Task brief:
Write out all the entries word for word, but skip any images.

Collection entries:

○ ○ ○ ○ ○ ○ ○

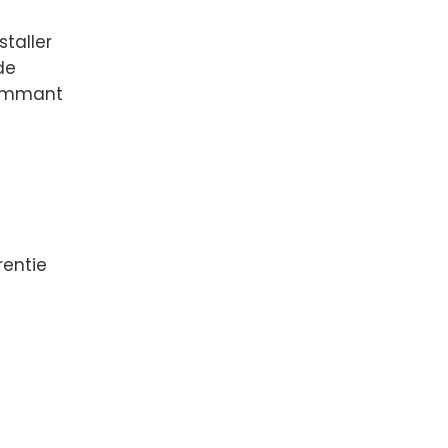
staller
de
 nommant
rentie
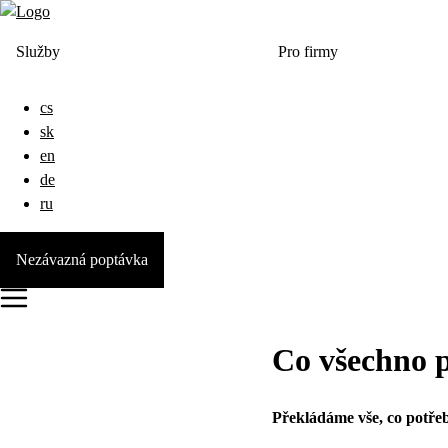
Služby
Pro firmy
cs
sk
en
de
ru
Nezávazná poptávka
Co všechno 
Překládáme vše, co potřeb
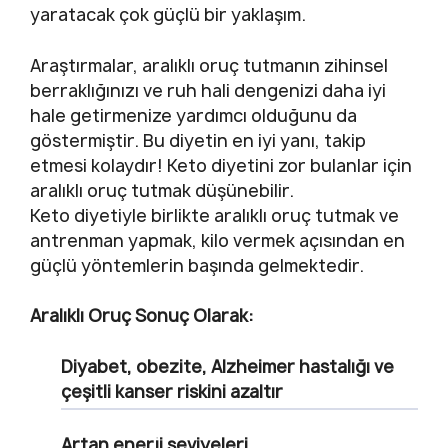
yaratacak çok güçlü bir yaklaşım.
Araştırmalar, aralıklı oruç tutmanın zihinsel
berraklığınızı ve ruh hali dengenizi daha iyi
hale getirmenize yardımcı olduğunu da
göstermiştir. Bu diyetin en iyi yanı, takip
etmesi kolaydır! Keto diyetini zor bulanlar için
aralıklı oruç tutmak düşünebilir.
Keto diyetiyle birlikte aralıklı oruç tutmak ve
antrenman yapmak, kilo vermek açısından en
güçlü yöntemlerin başında gelmektedir.
Aralıklı Oruç Sonuç Olarak:
Diyabet, obezite, Alzheimer hastalığı ve
çeşitli kanser riskini azaltır
Artan enerji seviyeleri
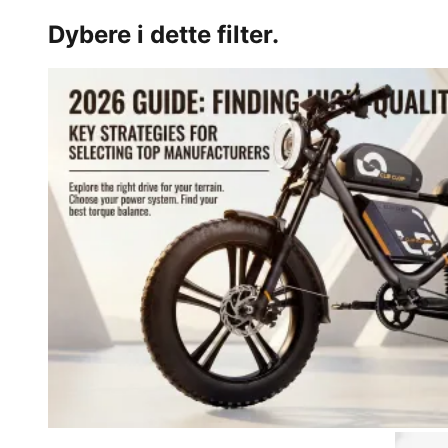
Dybere i dette filter.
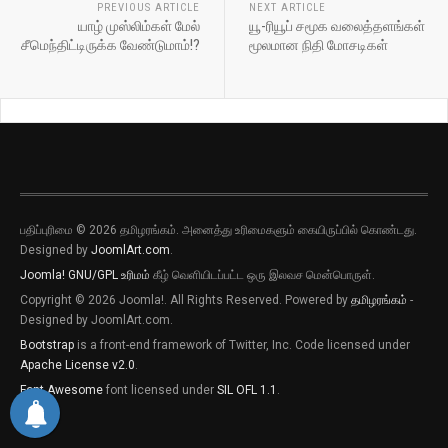
PREVIOUS ARTICLE
NEXT ARTICLE
யாழ் முஸ்லிம்கள் மேல்
யூ-ரியூப் சமூக வலைத்தளங்கள்
சீமெந்திட்டிருக்க வேண்டுமாம்!?
மூலமான நிதி மோசடிகள்
பதிப்புரிமை © 2026 தமிழரங்கம். அனைத்து உரிமைகளும் கையிருப்பில் கொண்டது.
Designed by
JoomlArt.com
.
Joomla!
GNU/GPL உரிமம்
கீழ் வெளியிடப்பட்ட ஒரு இலவச மென்பொருள்.
புதிய இடுகைகளுக்கான அறிவிப்புகளை
Copyright © 2026 Joomla!. All Rights Reserved. Powered by
தமிழரங்கம்
-
பெறவிரும்பின் விருப்பு அழுத்தியை அழுத்தி
Designed by JoomlArt.com.
தெரிவிக்கவும்
Bootstrap
is a front-end framework of Twitter, Inc. Code licensed under
Apache License v2.0
.
புதிய இடுகைகளுக்கான அறிவிப்புகளை
பெறவிரும்பின் விருப்பு அழுத்தியை அழுத்தி
Font Awesome
font licensed under
SIL OFL 1.1
.
தெரிவிக்கவும்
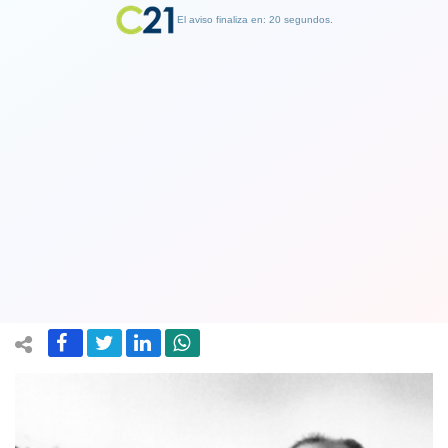
El aviso finaliza en: 19 segundos.
Finalizar Publicidad
Falleció la leyenda británica de la F1
Stirling Moss, el "campeón sin corona"
del automovilismo
12 April 2020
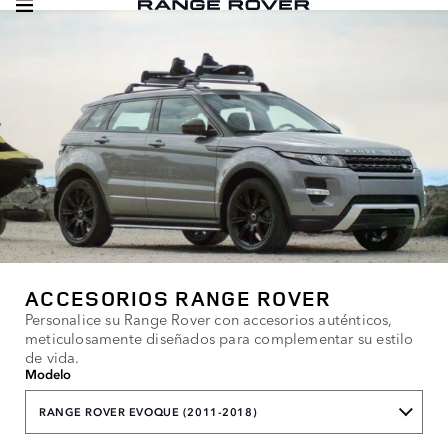
ACCESORIOS RANGE ROVER
Personalice su Range Rover con accesorios auténticos,
meticulosamente diseñados para complementar su estilo
de vida.
Modelo
RANGE ROVER EVOQUE (2011-2018)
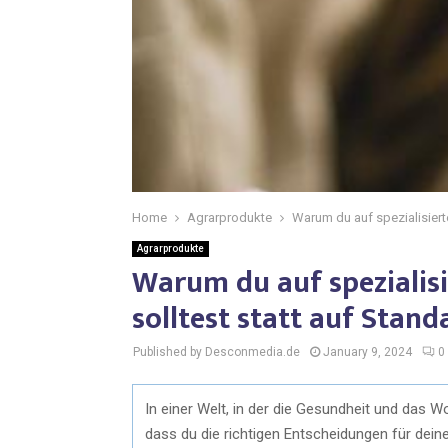
Home
Agrarprodukte
Warum du auf spezialisiert
Agrarprodukte
Warum du auf spezialis
solltest statt auf Stan
Published by Desconmedia.de
January 9, 2024
0
In einer Welt, in der die Gesundheit und das W
dass du die richtigen Entscheidungen für dei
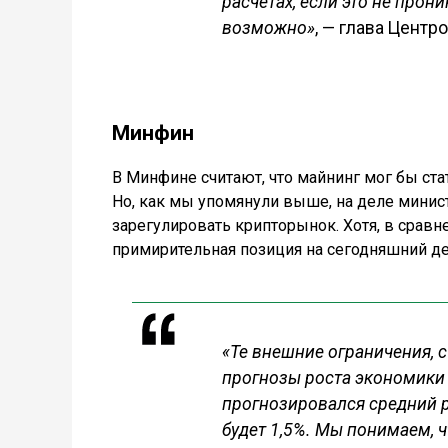
расчетах, если это не прон
возможно»
, — глава Центр
Минфин
В Минфине считают, что майнинг мог бы ста
Но, как мы упомянули выше, на деле минис
зарегулировать крипторынок. Хотя, в срав
примирительная позиция на сегодняшний де
«Те внешние ограничения, с
прогнозы роста экономики 
прогнозировался средний ро
будет 1,5%. Мы понимаем, ч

○ ○ ○ ○ ○ ○ ○

Answer to this problem:
staller
de
 nommant
rentie
Služby
Pro firmy
cs
sk
en
de
ru
Nezávazná poptávka
Co všechno 
Překládáme vše, co potřeb
yaratacak çok güçlü bir yaklaşım.
Araştırmalar, aralıklı oruç tutmanın zihinsel
berraklığınızı ve ruh hali dengenizi daha iyi
hale getirmenize yardımcı olduğunu da
göstermiştir. Bu diyetin en iyi yanı, takip
etmesi kolaydır! Keto diyetini zor bulanlar için
aralıklı oruç tutmak düşünebilir.
Keto diyetiyle birlikte aralıklı oruç tutmak ve
antrenman yapmak, kilo vermek açısından en
güçlü yöntemlerin başında gelmektedir.
Aralıklı Oruç Sonuç Olarak:
Diyabet, obezite, Alzheimer hastalığı ve
çeşitli kanser riskini azaltır
Artan enerji seviyeleri
Dybere i dette filter.
PREVIOUS ARTICLE
NEXT ARTICLE
யாழ் முஸ்லிம்கள் மேல்
யூ-ரியூப் சமூக வலைத்தளங்கள்
சீமெந்திட்டிருக்க வேண்டுமாம்!?
மூலமான நிதி மோசடிகள்
பதிப்புரிமை © 2026 தமிழரங்கம். அனைத்து உரிமைகளும் கையிருப்பில் கொண்டது.
Designed by
JoomlArt.com
.
Joomla!
GNU/GPL உரிமம்
கீழ் வெளியிடப்பட்ட ஒரு இலவச மென்பொருள்.
புதிய இடுகைகளுக்கான அறிவிப்புகளை
Copyright © 2026 Joomla!. All Rights Reserved. Powered by
தமிழரங்கம்
-
பெறவிரும்பின் விருப்பு அழுத்தியை அழுத்தி
Designed by JoomlArt.com.
தெரிவிக்கவும்
Bootstrap
is a front-end framework of Twitter, Inc. Code licensed under
Apache License v2.0
.
புதிய இடுகைகளுக்கான அறிவிப்புகளை
பெறவிரும்பின் விருப்பு அழுத்தியை அழுத்தி
Font Awesome
font licensed under
SIL OFL 1.1
.
தெரிவிக்கவும்
El aviso finaliza en: 19 segundos.
Finalizar Publicidad
Falleció la leyenda británica de la F1
Stirling Moss, el "campeón sin corona"
del automovilismo
12 April 2020
ACCESORIOS RANGE ROVER
Personalice su Range Rover con accesorios auténticos,
meticulosamente diseñados para complementar su estilo
de vida.
Modelo
RANGE ROVER EVOQUE (2011-2018)
Home
Agrarprodukte
Warum du auf spezialisiert
Agrarprodukte
Warum du auf spezialis
solltest statt auf Stan
Published by Desconmedia.de
January 9, 2024
0
In einer Welt, in der die Gesundheit und das W
dass du die richtigen Entscheidungen für dei
расчетах, если это не прон
возможно»
, — глава Центр
Минфин
В Минфине считают, что майнинг мог бы ста
Но, как мы упомянули выше, на деле минис
зарегулировать крипторынок. Хотя, в срав
примирительная позиция на сегодняшний де
«Те внешние ограничения, с
прогнозы роста экономики 
прогнозировался средний ро
будет 1,5%. Мы понимаем, ч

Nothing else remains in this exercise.